Meanwhile, the EEOC and TAUP grievance processes were playing out. On October 5th, then-Interim Provost Hai-Lung Dai rejected my grievance, and on October 17th Sandra Foehl, the Director of Temple’s EEOC office rejected my complaint. Leaving aside my disputes with their interpretation of the facts and the legitimacy of university policies on religious holidays and other matters, their decisions were based in part on simple misinformation reported to them by Dean Soufas and an unwillingness to investigate her claims. Ms. Foehl wrongly asserted that I had taught on Friday afternoons in previous semesters. This claim could have been addressed through consulting me. I would have provided contact information on the teaching assistants who taught those Friday sections and the chairpersons who approved them. Both Ms. Foehl and Interim Provost Dai claimed I had imposed “a hardship” on the university by waiting too long to voice my concerns about teaching on Friday afternoons; but I objected to this schedule when I did since it was first proposed in late July and filed a grievance only after my proposed solutions had been rejected in late August. Finally, Interim Provost Dai repeated the false claim that I had taught my noon class on Yom Kippur, which “call[ed] into question the sincerity” of my protest at having to teach so close to the beginning of Shabbat, though he later apologized for this in a separate letter.

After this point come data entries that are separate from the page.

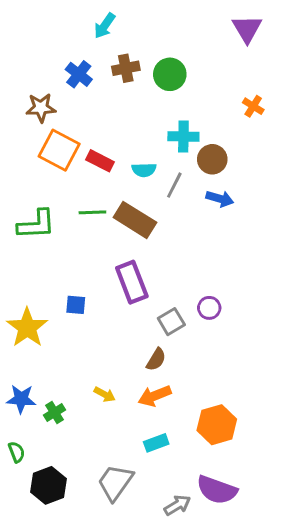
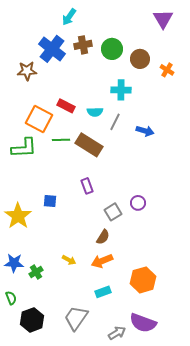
blue cross: (79, 74) -> (52, 49), size x1.5
orange square: (59, 150) -> (39, 119), moved
brown circle: (212, 159) -> (140, 59), moved
purple rectangle: (132, 282) -> (87, 186), size x0.6

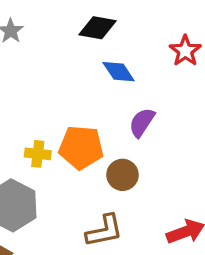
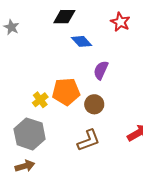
yellow cross: (38, 154) -> (40, 100), turned -35

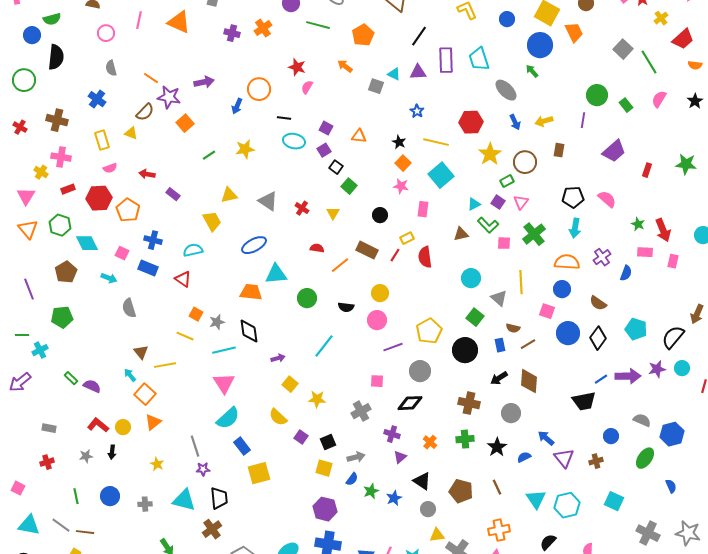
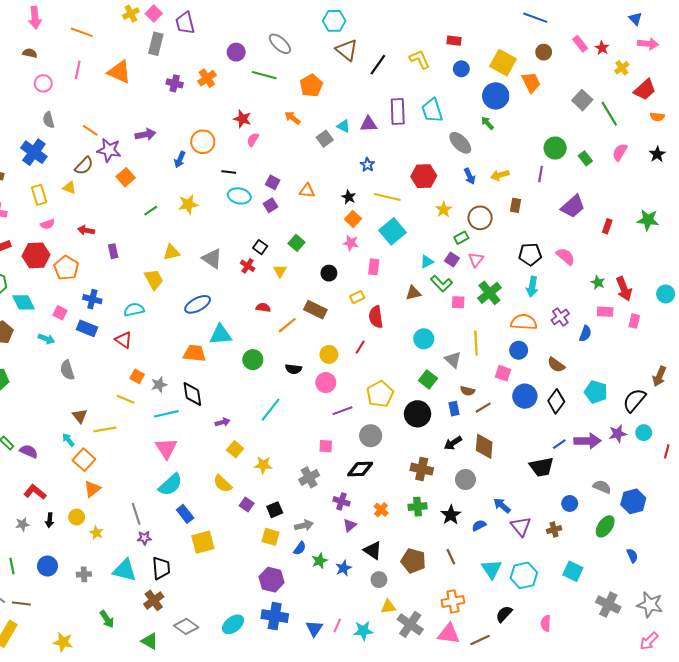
black line: (419, 36) -> (378, 65), moved
gray square: (376, 86) -> (325, 139), turned 35
blue cross: (97, 99) -> (34, 152), size x1.4
yellow star: (490, 154) -> (444, 210), size x0.7
black square: (336, 167) -> (260, 247), moved
purple rectangle: (173, 194) -> (113, 251), turned 40
red line: (395, 255) -> (360, 347), moved
yellow circle: (123, 427) -> (77, 517), moved

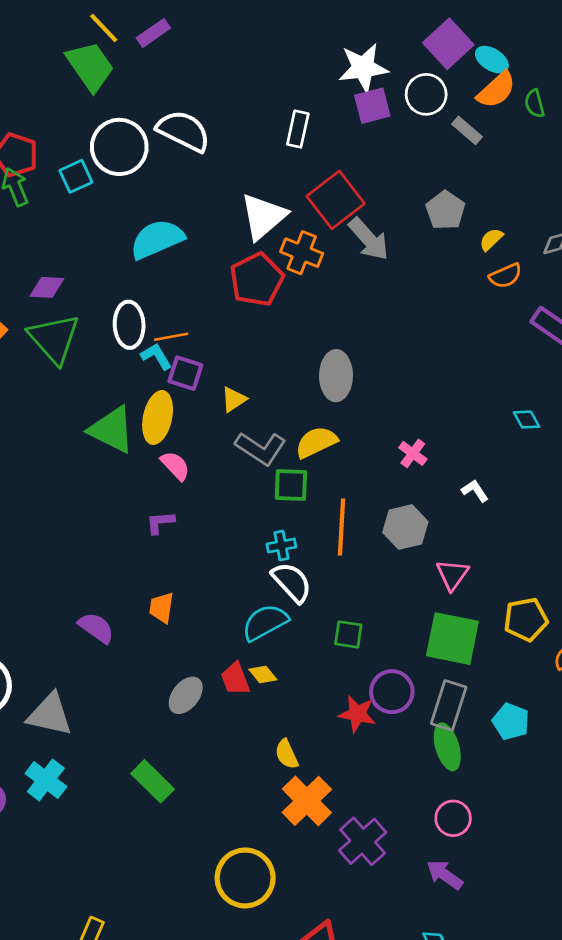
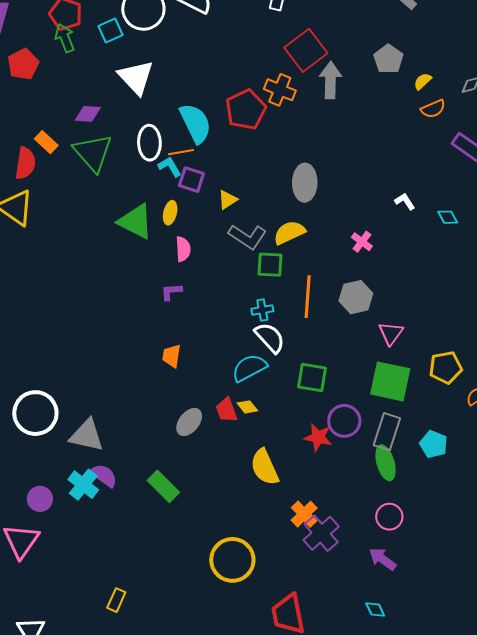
white triangle: (263, 216) -> (136, 77), moved, turned -33
cyan semicircle: (157, 239) -> (195, 123), moved, turned 87
gray arrow: (369, 239) -> (330, 80), turned -138
yellow ellipse: (158, 417) -> (170, 213), size x0.6
pink semicircle: (175, 466) -> (183, 249), turned 40
white L-shape: (475, 491) -> (405, 201), moved
purple semicircle: (96, 628) -> (104, 476), moved
green square: (348, 634) -> (312, 378), size x1.4
yellow semicircle: (287, 754) -> (265, 467), size x1.6
orange cross: (307, 801) -> (304, 514), moved, size x0.7

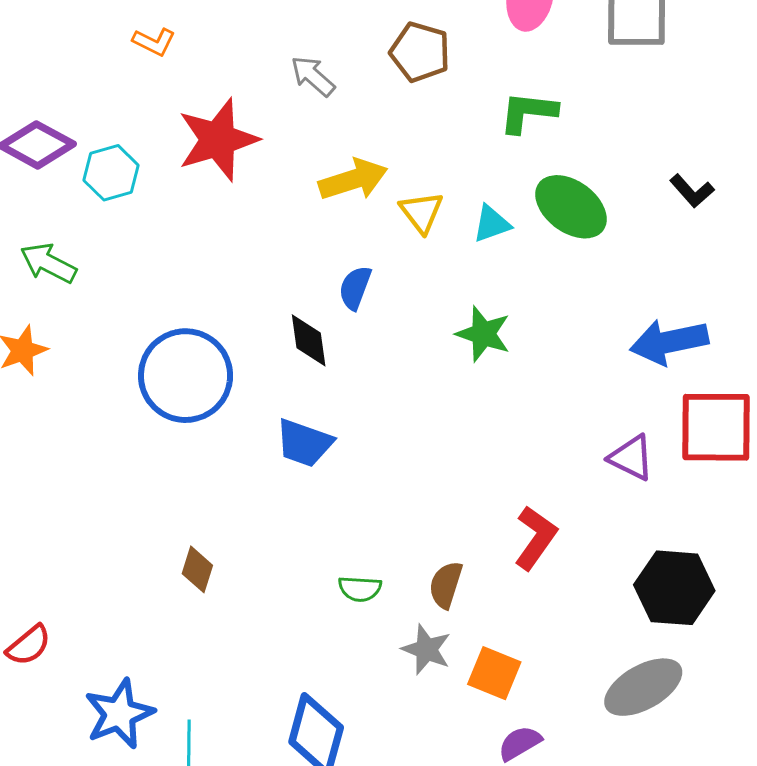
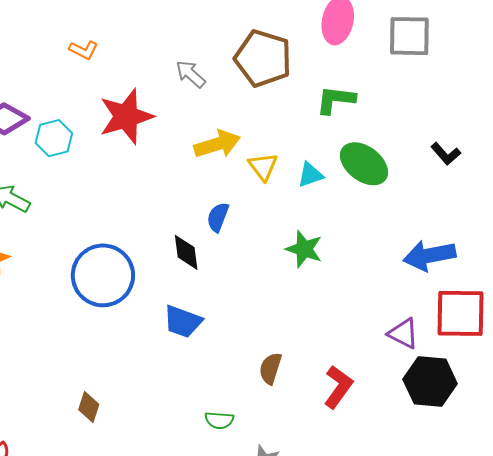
brown pentagon: (420, 52) -> (263, 58), size x1.4
brown diamond: (197, 569) -> (89, 407), moved
brown semicircle: (446, 585) -> (270, 368), moved
black hexagon: (674, 588) -> (430, 381), moved

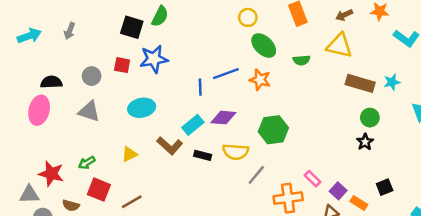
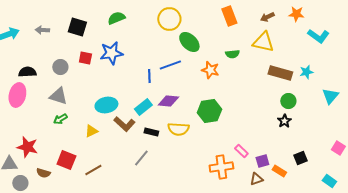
green semicircle: (160, 16) -> (116, 18), turned -138
yellow circle: (248, 17) -> (169, 19), moved, size x1.5
black square: (132, 27) -> (77, 27), moved
gray arrow: (70, 31) -> (42, 30), turned 72
green ellipse: (264, 46) -> (189, 42), moved
orange star: (260, 80) -> (210, 70), moved
cyan ellipse: (142, 108) -> (106, 105), moved
green arrow: (87, 163) -> (60, 119), moved
gray line: (256, 175) -> (141, 158), moved
purple square: (338, 191) -> (262, 161), turned 32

On October 18th, my wife and I resigned. The harassment I experienced had made it clear to me that there was no future for my wife, an award-winning scholar and teacher in Political Science, and me at Temple. We were fortunate that several universities immediately offered opportunities across the globe to the both of us, and we happily selected The University of Connecticut. But even if these offers had not been forthcoming, we had already made up our minds to resign.

At the disciplinary meeting of October 31st, the Dean claimed that she had not forced us to resign from Temple. But I replied that she had done so by creating an intolerable work environment. If a Laura H. Carnell Professor could be treated this way, it left little hope for an untenured Jewish faculty member, especially one who was also my spouse. The level of corruption we saw at each stage of the grievance process, save for the work of TAUP, made it clear to us that the management of the institutional structure of Temple is thoroughly compromised. The response of my wife and me to this situation was thus the only sensible one, which is what most experts who study bad management counsel employees facing situations such as the one my wife and I faced at Temple: leave.* It’s sad but clear that we had to exercise that option.

It’s difficult to see how a denial of anti-Semitism could be maintained when the accused sends someone to snoop on a Jewish faculty member on the holiest day of the year for Jews. And if the supposed instructor observed were black, I don’t see how the concerns of antiblack racism could be denied, unless all black people really do look alike as such antiblack racists claim.

Yet this circumstance goes beyond my being black and Jewish. It raises questions about the legitimacy and even the constitutionality of Temple’s policy on religious holidays. On one hand the policy stresses the importance of respecting the religious beliefs of the members of the Temple community and on the other gives schools and colleges the authority to set the procedures. But what if a Dean insists on a procedure in conflict with the conscience of the faculty member? More broadly still, my case suggests that faculty lack recourse when they are being bullied by administrators; many colleagues told me of encounters with the Dean where she berated them in a very unprofessional manner, and apparently her behavior is well known among faculty and staff most of whom are afraid to acknowledge this publicly because of a very real possibility of retaliation since her response to any assertion of dignity is “insubordination.” Moreover, from my discussions with faculty, alumni, and students, this seems to be part of a culture of bullying and micromanagement that goes beyond CLA, pathologies structurally endemic to Temple.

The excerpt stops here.